A terceira fase do hinduísmo: No século 12, a Índia é invadida pelos muçulmanos, e grande parte de sua população é forçada à conversão. Aliás, até essa época, o termo hindu designava qualquer pessoa nascida na Índia - foi a partir do século 13 que ganhou a atual conotação religiosa, tornando-se sinônimo de "nativo não-convertido ao islamismo".

A influência muçulmana se faz sentir dentro da ritualística hindu, pois uma das características marcantes do Hinduísmo é sua capacidade de absorver novos elementos e agregá-los ao seu sistema de crenças.

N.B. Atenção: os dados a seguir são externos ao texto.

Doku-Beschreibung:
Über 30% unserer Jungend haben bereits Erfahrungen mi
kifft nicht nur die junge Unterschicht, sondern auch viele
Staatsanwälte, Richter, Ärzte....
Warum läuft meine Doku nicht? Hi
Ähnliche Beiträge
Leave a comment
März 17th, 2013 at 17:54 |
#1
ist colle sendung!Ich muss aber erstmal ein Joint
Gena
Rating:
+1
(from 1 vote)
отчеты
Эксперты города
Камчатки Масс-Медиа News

Isso também ocorreu quando, no século 18, o Cristianismo se inseriu no universo indiano, pela influência predominante dos colonizadores franceses.

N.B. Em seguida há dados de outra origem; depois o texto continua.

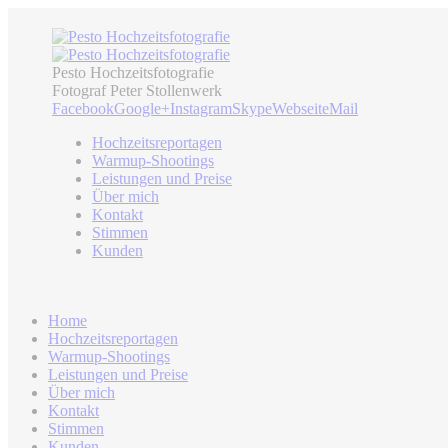
Pesto Hochzeitsfotografie
Fotograf Peter Stollenwerk
Facebook
Google+
Instagram
Skype
Webseite
Mail
Hochzeitsreportagen
Warmup-Shootings
Leistungen und Preise
Über mich
Kontakt
Stimmen
Kunden
Home
Hochzeitsreportagen
Warmup-Shootings
Leistungen und Preise
Über mich
Kontakt
Stimmen
Kunden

Este Hinduísmo híbrido também se divide em várias correntes, cujos expoentes são gurus como Sri Ramakrishna (1834-86), Vivekananda (1863-1902) e Sri Aurobindo (1872-1950) - sem dúvida que pretendo voltar a falar de cada um deles. O que essas correntes têm em comum é a preocupação em estender o trabalho espiritual ao âmbito social, por meio do trabalho filantrópico e assistencial.

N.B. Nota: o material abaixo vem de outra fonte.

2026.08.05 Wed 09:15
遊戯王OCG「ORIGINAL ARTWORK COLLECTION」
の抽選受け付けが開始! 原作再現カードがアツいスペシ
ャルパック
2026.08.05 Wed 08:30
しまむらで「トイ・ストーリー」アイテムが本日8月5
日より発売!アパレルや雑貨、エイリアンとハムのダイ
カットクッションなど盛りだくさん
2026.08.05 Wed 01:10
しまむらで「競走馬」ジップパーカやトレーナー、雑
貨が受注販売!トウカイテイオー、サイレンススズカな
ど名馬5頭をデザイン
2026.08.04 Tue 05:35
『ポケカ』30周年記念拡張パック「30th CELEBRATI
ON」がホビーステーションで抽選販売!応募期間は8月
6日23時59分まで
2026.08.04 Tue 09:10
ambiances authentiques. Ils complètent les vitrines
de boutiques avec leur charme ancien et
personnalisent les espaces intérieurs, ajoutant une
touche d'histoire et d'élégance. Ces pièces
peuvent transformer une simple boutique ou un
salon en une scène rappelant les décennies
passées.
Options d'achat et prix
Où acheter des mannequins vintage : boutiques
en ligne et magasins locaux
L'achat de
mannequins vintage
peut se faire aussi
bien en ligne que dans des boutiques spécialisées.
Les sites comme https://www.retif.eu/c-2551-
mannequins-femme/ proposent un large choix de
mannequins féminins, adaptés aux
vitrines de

Também foi por força dessa nova fase que a malfadada organização social da Índia - em sistema de castas - começou a perder o sentido, pois já existia, como existe hoje, um clamor ético por igualdade e solidariedade.

O maior mestre do Hinduísmo moderno é Mahatma Gandhi (1869-1948 - outro assunto que pretendo abordar mais profundamente), conhecido no Ocidente como chefe político, mas venerado na Índia como guru espiritual. "Gandhiji", como era carinhosamente chamado, adepto da Ahimsa (o princípio da não-violência), apregoava a importância do homem exercer perfeito controle sobre si mesmo.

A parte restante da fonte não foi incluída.